## PROBLEM DETAILS
Look through the data below for the line with "Only we can" and the line with "bit, produces a", then output those two and all lines in between, exactly as written.

Stored data
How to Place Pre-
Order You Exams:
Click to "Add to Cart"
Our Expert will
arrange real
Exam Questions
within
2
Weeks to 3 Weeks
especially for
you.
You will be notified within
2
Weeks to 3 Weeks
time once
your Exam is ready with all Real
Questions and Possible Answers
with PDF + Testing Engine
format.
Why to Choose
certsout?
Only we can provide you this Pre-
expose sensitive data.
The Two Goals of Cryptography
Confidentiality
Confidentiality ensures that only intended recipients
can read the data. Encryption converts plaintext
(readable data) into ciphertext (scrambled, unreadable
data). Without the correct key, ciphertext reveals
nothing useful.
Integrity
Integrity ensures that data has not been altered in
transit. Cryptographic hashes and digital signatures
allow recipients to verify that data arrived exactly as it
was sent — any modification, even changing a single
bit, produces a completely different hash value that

==

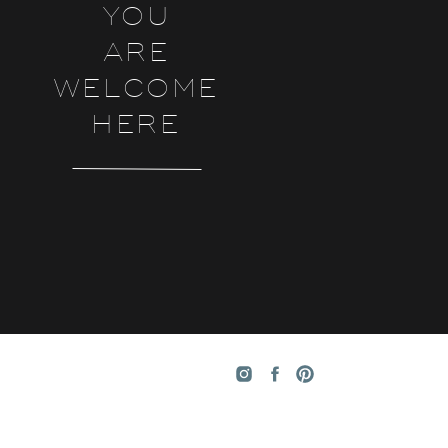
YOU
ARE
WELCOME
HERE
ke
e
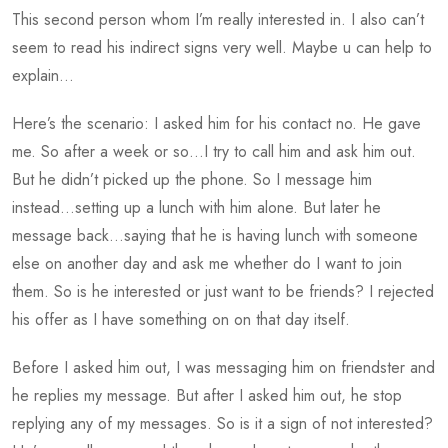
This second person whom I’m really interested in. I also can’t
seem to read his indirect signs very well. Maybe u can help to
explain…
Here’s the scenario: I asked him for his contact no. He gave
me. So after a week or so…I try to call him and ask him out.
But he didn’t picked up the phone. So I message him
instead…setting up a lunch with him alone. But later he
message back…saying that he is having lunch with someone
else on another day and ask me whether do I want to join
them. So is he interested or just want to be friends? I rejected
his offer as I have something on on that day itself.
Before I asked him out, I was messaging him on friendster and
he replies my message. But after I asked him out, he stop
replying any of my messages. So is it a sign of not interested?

## RESPONSE TO THIS EXERCISE
Only we can provide you this Pre-
expose sensitive data.
The Two Goals of Cryptography
Confidentiality
Confidentiality ensures that only intended recipients
can read the data. Encryption converts plaintext
(readable data) into ciphertext (scrambled, unreadable
data). Without the correct key, ciphertext reveals
nothing useful.
Integrity
Integrity ensures that data has not been altered in
transit. Cryptographic hashes and digital signatures
allow recipients to verify that data arrived exactly as it
was sent — any modification, even changing a single
bit, produces a completely different hash value that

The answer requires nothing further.